Entonces me puse a navegar de nuevo, en busca de aquella historia que se me escapaba como humo entre los dedos. Descubrí que todo empezaba con la celebración de la Pascua judía, cuando Jesús decidió entrar en la ciudad de Jerusalén a lomos de un asno. Decían los expertos que aquello no era algo casual, al contrario. Formaba parte de una de esas profecías acerca del mesías, quien debía entrar en la ciudad precisamente de esa manera y precisamente aquel día. Luego se sucedían algunos episodios que no dejaban de intrigarme. Jesús entraba en el templo y destruía los stands de mercaderes y cambistas, quienes habían convertido aquello en poco menos que un mercadillo. Sí, por lo visto aquellos tipos aprovechaban la ocasión para ganarse un dinero a costa de los fieles, que debían pagar cierto impuesto para poder realizar su sacrificio a Yahvé, allí, en el interior del enorme templo que le habían dedicado. Era durante la Pascua Judía, tal vez debamos recordarlo. Una festividad durante la cual se rememoraba el día en que los israelitas habían logrado huir de Egipto, de la mano de Dios y su profeta Moisés. No se sabía nada de Cristo, cuidado, pero en Jerusalén ya se celebraba otro hecho memorable. Y ahí, precisamente, es cuando volví a preguntarme ciertas cosas. Si, tal y como decían las sagradas escrituras, Jesús cenó con sus discípulos, fue entregado a las autoridades y después ejecutado en días concretos, ¿Por qué ahora cambiábamos las fechas cada año? ¿Por qué no celebrarlo tal día de tal mes? Pues bien, al parecer eso tenía que ver con el calendario lunar.

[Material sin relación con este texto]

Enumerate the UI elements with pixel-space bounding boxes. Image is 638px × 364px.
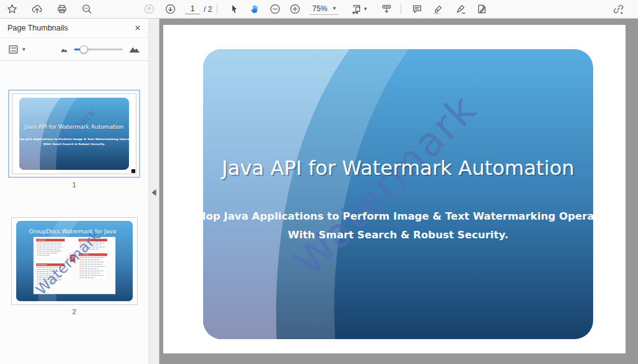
thumbnail-options-button[interactable]: ▾: [7, 44, 26, 55]
slide-subtitle-1: Develop Java Applications to Perform Ima…: [203, 210, 593, 222]
zoom-level-value: 75%: [312, 4, 327, 13]
slider-handle[interactable]: [80, 45, 88, 54]
scrolling-mode-button[interactable]: [378, 2, 396, 17]
close-panel-button[interactable]: ✕: [135, 24, 141, 32]
slide-subtitle-1: Develop Java Applications to Perform Ima…: [19, 138, 129, 141]
arrow-down-circle-icon: [164, 3, 176, 15]
panel-title: Page Thumbnails: [7, 24, 68, 32]
cursor-arrow-icon: [228, 3, 240, 15]
comment-tool-button[interactable]: [409, 2, 426, 17]
fit-width-icon: [351, 3, 363, 15]
chevron-down-icon: ▾: [333, 6, 336, 11]
pdf-viewer-window: / 2 75% ▾ ▾: [0, 0, 638, 364]
toolbar-divider: [217, 4, 217, 14]
highlight-tool-button[interactable]: [430, 2, 447, 17]
sidebar-collapse-handle[interactable]: ◀: [148, 19, 160, 364]
highlighter-icon: [432, 3, 444, 15]
thumbnail-corner-marker: [131, 169, 135, 173]
document-viewer: Watermark Java API for Watermark Automat…: [160, 19, 638, 364]
collapse-left-icon: ◀: [152, 187, 156, 196]
thumbnail-list: Watermark Java API for Watermark Automat…: [0, 61, 148, 364]
small-mountain-icon: [60, 45, 69, 54]
search-icon: [81, 3, 93, 15]
hand-icon: [249, 3, 261, 15]
slide-subtitle-2: With Smart Search & Robust Security.: [288, 229, 508, 241]
page-thumbnail-2[interactable]: GroupDocs.Watermark for Java: [11, 217, 138, 315]
list-options-icon: [7, 44, 19, 55]
thumbnail-selection-border: Watermark Java API for Watermark Automat…: [8, 90, 140, 178]
chevron-down-icon: ▾: [364, 6, 367, 12]
zoom-level-select[interactable]: 75% ▾: [310, 4, 338, 15]
comment-bubble-icon: [411, 3, 423, 15]
zoom-out-button[interactable]: [266, 2, 283, 17]
document-page: Watermark Java API for Watermark Automat…: [163, 25, 626, 353]
panel-header: Page Thumbnails ✕: [0, 19, 148, 38]
minus-circle-icon: [269, 3, 281, 15]
next-page-button[interactable]: [161, 2, 179, 17]
slide-1-thumbnail-art: Watermark Java API for Watermark Automat…: [19, 98, 129, 170]
page-count-label: / 2: [204, 5, 212, 14]
thumbnails-panel: Page Thumbnails ✕ ▾: [0, 19, 148, 364]
star-icon: [6, 3, 18, 15]
large-mountain-icon: [128, 44, 141, 55]
share-link-button[interactable]: [609, 2, 627, 17]
slide2-title: GroupDocs.Watermark for Java: [29, 228, 116, 235]
cloud-upload-icon: [31, 3, 43, 15]
thumbnail-label-1: 1: [72, 181, 76, 189]
page-number-input[interactable]: [185, 4, 200, 14]
toolbar-divider: [401, 4, 401, 14]
panel-controls: ▾: [0, 38, 148, 61]
share-cloud-button[interactable]: [28, 2, 45, 17]
slide-1-canvas: Watermark Java API for Watermark Automat…: [203, 49, 593, 339]
main-toolbar: / 2 75% ▾ ▾: [0, 0, 638, 19]
slide-subtitle-2: With Smart Search & Robust Security.: [43, 142, 105, 146]
slide-title: Java API for Watermark Automation: [24, 124, 124, 130]
hand-tool-button[interactable]: [246, 2, 264, 17]
find-button[interactable]: [78, 2, 95, 17]
plus-circle-icon: [289, 3, 301, 15]
link-icon: [612, 3, 624, 15]
page-thumbnail-1[interactable]: Watermark Java API for Watermark Automat…: [8, 90, 140, 189]
thumbnail-page-2: GroupDocs.Watermark for Java: [11, 217, 138, 305]
chevron-down-icon: ▾: [22, 47, 26, 52]
thumbnail-size-slider[interactable]: [74, 49, 123, 50]
slide-title: Java API for Watermark Automation: [221, 156, 574, 180]
thumbnail-label-2: 2: [72, 308, 76, 315]
printer-icon: [56, 3, 68, 15]
toolbar-down-arrow-icon: [381, 3, 393, 15]
previous-page-button[interactable]: [140, 2, 158, 17]
select-tool-button[interactable]: [225, 2, 242, 17]
slide-2-thumbnail-art: GroupDocs.Watermark for Java: [16, 221, 133, 301]
thumbnail-page-1: Watermark Java API for Watermark Automat…: [12, 93, 136, 174]
content-area: Page Thumbnails ✕ ▾: [0, 19, 638, 364]
favorite-star-button[interactable]: [3, 2, 21, 17]
fountain-pen-icon: [455, 3, 467, 15]
fit-width-button[interactable]: ▾: [347, 2, 371, 17]
zoom-in-button[interactable]: [286, 2, 303, 17]
print-button[interactable]: [53, 2, 70, 17]
arrow-up-circle-icon: [143, 3, 155, 15]
page-pen-icon: [476, 3, 488, 15]
thumbnail-size-controls: [60, 44, 141, 55]
fill-sign-button[interactable]: [474, 2, 491, 17]
sign-tool-button[interactable]: [452, 2, 470, 17]
feature-box-top-left: [36, 239, 64, 258]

Así que seguí navegando por la red, en busca de una nueva respuesta a una nueva pregunta. Entonces di con la tecla. Los evangelios afirmaban con bastante unanimidad que el episodio de la última cena y el del jardín de Getsemaní (allí donde Judas entregó a Cristo), sucedieron bajo la luz de la primera luna llena después del equinoccio de primavera. Más tarde, y cuando ya había pasados cientos de años después de la muerte del mesías, y tras largas discusiones entre diferentes facciones del cristianismo primitivo, se concluyó que la celebración de la pasión de Jesús tenía que coincidir con la primera noche de primavera en la que la luna luciera en su plenitud.

Llegados a este punto, mi cabeza iba recordando el caso de la Pascua judía, la coincidencia en la fecha entre esta y la pasión de cristo, además de la relación directa entre la noche fatídica y ciertos acontecimientos astronómicos. Entonces me acordé de que la Navidad también tenía algo que ver con las estrellas, esta vez durante el solsticio de invierno. De hecho, había leído hacía algún tiempo que, en realidad, la Navidad había sido Saturnalia; una festividad romana que celebraba el fin de los días más oscuros del año, y la llegada de tiempos más prósperos. Pero era una fiesta pagana, así que los cristianos, con el propósito de erradicarla, optaron por sustituirla. En cualquier caso, la mirada hacia al cielo había sido una constante desde que el hombre se convirtió en hombre, así que por qué iban a ser menos los adeptos al cristianismo. Tal vez, después de tanto tiempo, seguíamos celebrando aquellos acontecimientos que sucedían tan lejos, sucesos que se nos antojaban imposibles y que ahora quizás comprendíamos mejor.

Y al fin, después de aquel largo periplo por la historia, llegué de nuevo al Uruguay de 1919. Ahí es cuando pensé que si la Navidad había sido Saturnalia, si la Pascua hebrea seguía coincidiendo con la cristiana, si todas las festividades mutaron algún día, por qué no iba a hacerlo la Semana Santa. Y quién sabe. Puede que más pronto que tarde optemos por llamarla definitivamente la Semana de Turismo. Al fin y al cabo, viajar también tiene algo de místico, esa incertidumbre que solo provoca hallarse ante lo desconocido. Y quizá, en un futuro, sociedades modernas descubran que la Semana de Turismo era en realidad la Semana Santa, y que la Semana Santa había sido, al parecer, la celebración de la llegada de vientos más favorables.